William Benbow, a pamphleteer and member of the English Chartist movement, is best remembered for his efforts to organize smaller trade unions into a national organization and as a champion of the free press. He was convicted three times of seditious libel for his writings critical of the government. In this cartoon, he is caricatured in Punch magazine 1848, (public domain vial Wikimedia commons)
William Benbow (1784–1864), a pamphleteer and public orator, was a member of the English Chartist movement. A shoemaker by trade, he is best remembered as the author of the pamphlet Grand National Holiday and as a champion of press freedoms.
Details of Benbow’s early life are unclear, with some sources stating that he was from Manchester and others Lancashire. Some sources also label him as a pornographer, but that moniker likely stems from his publications against church and state, which were called a threat to public morality.
Benbow imprisoned for seditious libel for his support of universal suffrage, Parliament elections
In 1817 Benbow took over publication of the Political Register for his friend William Cobbett, who had fled London for the United States to avoid imprisonment for seditious libel. It was through his connection with this publication that Benbow became known for his support of universal suffrage, annual election of Parliament, and secret ballots. For his actions, Benbow was arrested and convicted for committing seditious libel, and he spent some 18 months in London’s Cold Bath Fields Prison.

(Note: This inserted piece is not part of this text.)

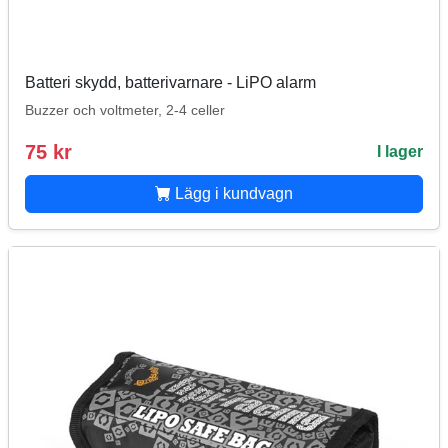
Batteri skydd, batterivarnare - LiPO alarm
Buzzer och voltmeter, 2-4 celler
75 kr
I lager
Lägg i kundvagn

Upon his release, Benbow resumed working on behalf of Cobbett and published a series of pamphlets entitled Crimes of the Clergy, which resulted in a second imprisonment for seditious libel.
After his second release from prison, he became involved in organizing the National Union of the Working Classes, where he met two other radical publishers, James Watson and Henry Hetherington, as well as Richard Carlile, owner of the Rotunda, a speaking venue in Blackfriar’s Road. It is through his association with these three men that Benbow is tied as a devotee of Robert Owen, the Welsh utopian thinker and social reformer, but no record remains as to whether Benbow himself endorsed those utopian views.
Benbow became part of larger movement to organize trade unions
In 1832 Grand National Holiday was published as part of a larger effort to organize small trade unions into a larger national organization. The pamphlet introduced the concept of a national general strike. Benbow argued that workers should put aside goods and money so that they could stop working for an entire month in order to hold public meetings to demand government reforms.
Ten years would pass before Benbow would gain enough support to put his idea into action. Meanwhile, Benbow, together with Watson, Hetherington, John Cleave (another radical publisher), and others, refused to pay the stamp-duty tax on their newspapers, which would have put the papers beyond the ability of most working-class people to purchase. As part of this campaign, Benbow published the pamphlet Censorship Exposed in 1837.
By this time, Benbow was arguing openly for direct confrontation with government power and using force if necessary to defend the rights to assemble and a free press. The influence of fellow Chartist Thomas Spence was apparently responsible for this evolution toward force.
At sedition trial, Benbow gives 10-hour impassioned speech
With the blessing of the Chartist National Convention of 1839, Benbow began a speaking tour to organize his grand national holiday (strike) for August 1839. But the strike was called off in late July when Benbow was arrested.
At his trial in Chester for sedition, Benbow gave an impassioned speech that lasted more than 10 hours, but he was found guilty nevertheless and served two years in prison. In 1853, Benbow emigrated to Australia where he campaigned for electoral reform and died in Sydney on February 24, 1864.